Top 10 Spring Read Alouds

Spring is such a beautiful time of year. I always feel like I’m coming out of winter hibernation and I’m ready to go. For teachers, it’s a magical time when students begin to bloom. In first grade, they become more independent, fluent readers. There are always some staple stories that I love to share with my students in late March and April. Today I’m going to share my top 10 Spring read alouds and the guided reading units I’ve created to go along with them.

top 10 Spring read alouds

1. “Mel Fell” by Corey R. Tabor

Mel Fell activities

This is hands down my FAVORITE spring book to share. It was given to me by a very special friend last year and I fell in love with this book.
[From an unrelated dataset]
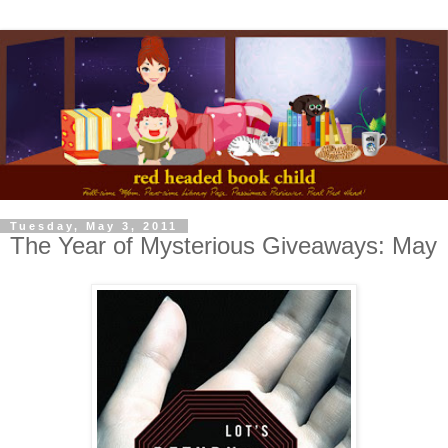
Tuesday, May 3, 2011
The Year of Mysterious Giveaways: May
This story is read from the top to the bottom instead of side to side. It is about a little bird named Mel who is getting to fly. As Mel walks off the branch she begins to fall. She passes several animals on the way who try to catch her. She splashes into a pond and then the book takes a turn, literally – you have to turn the book to continue reading!

Down in the pond, Mel catches a fish and then flies all the way back to her nest. On her way back up all the animals cheer for her. When she reaches the top, she is so excited to see her mama and celebrate that she drops the fish.

This book was the recipient of the Caldecott Award in 2021 and I’m here to tell you, it deserved it. Not only is the story charming, but the illustrations are also beautiful. When I shared this with my students, they fell in love too. I used this story for my last classroom observation, and it was a success. This Mel Fell Reading Comprehension Unit paired perfectly with my animal group unit All About Birds.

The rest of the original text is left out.